Amid the sexual harassment scandals that have been rocking UC Berkeley, the community recently came together to hold a Survivor’s Symposium. I had the pleasure of attending for CALCASA. The symposium explored the institutional process for undergraduate and graduate students, postdoctoral students, and campus employees to report sexual violence on campus. At the heart, this was a grassroots event for survivors and allies that focused on the importance and centrality of survivor-led action to counteract the institutional bureaucracy in responding to and preventing sexual assault.
One major topic of discussion was the inherent conflict of interest the institution faces when it is both the employer of the alleged perpetrator and is accountable for student safety. A recurring question throughout the day was whether it is possible to treat all parties in these cases equally and without bias. Also, multiple campus groups and campus allies pointedly expanded their organizing to take into account the intersections—to challenge racial violence, violence based on sexual orientation, and
gender-based violence.

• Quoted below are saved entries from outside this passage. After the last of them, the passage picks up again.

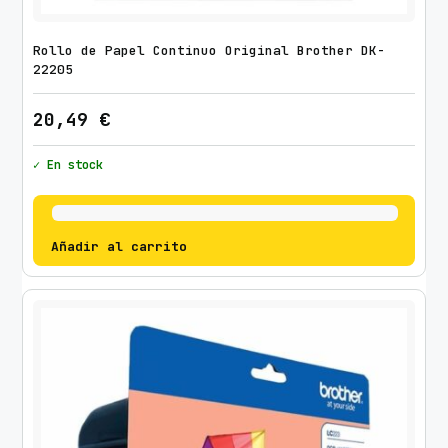
Rollo de Papel Continuo Original Brother DK-
22205
20,49
€
✓ En stock
Añadir al carrito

As a group we talked about the trauma survivors endure and the array of strategies used to help survivors get on the path of healing. Additionally, the symposium offered self-care and “artivist” (art for activism and social justice) workshops, collective poetry & zine-making, yoga, and self-defense.
I felt honored to be in the presence of survivors and allies whose determination resembled the passion of early activists against sexual violence and institutional oppression. It is vital to keep survivors at the core of the work to help eradicate sexual violence. I look forward to seeing how UC Berkeley keeps survivors in the focus in the future.